Today saw the final sitting of the House of Lords in its judicial function. This is a constitutionally historic day as it finally sees the end of the judiciary sitting as part of the legislature. The legislature and the Judiciary are at last separate from one another.
Friday will see the Law Lords packing up and moving to the new Supreme Court of the United Kingdom, where they will begin sitting in October. The current Law Lords will remain peers of the House, but will be unable to partake in activities in the House of Lords while they are still sitting in the Supreme Court.
The House of Lords is currently the highest court of appeal for all civil cases in Scotland, this function will transfer to the Supreme Court of the United Kingdom. As far as Criminal cases are concerned the High Court of Justiciary (sitting in its appellate function) will remain the highest court of appeal in Scotland.
One of the final judgments to be given in the House of Lords was that the UK Law on assisted suicide is to be clarified.
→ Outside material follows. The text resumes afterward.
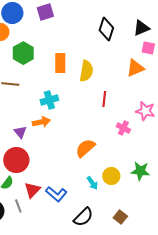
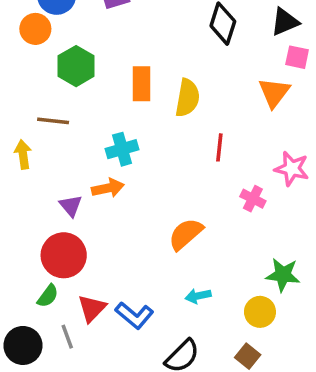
orange triangle: (135, 68) -> (274, 93), turned -30
yellow circle: (111, 176) -> (260, 312), moved
cyan arrow: (92, 183) -> (198, 296), turned 112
This is long overdue and will mean that the law on assisted suicide will at least comply with the European Convention on Human Rights, even if it turns out that the clarification is not what it is hoped it will be (i.e. that those who travel to Switzerland – or other similar country – with loved ones will not be prosecuted on their return to the United Kingdom).
An interesting and historic day in UK legal terms. It will be good to see the Supreme Court up and running in October.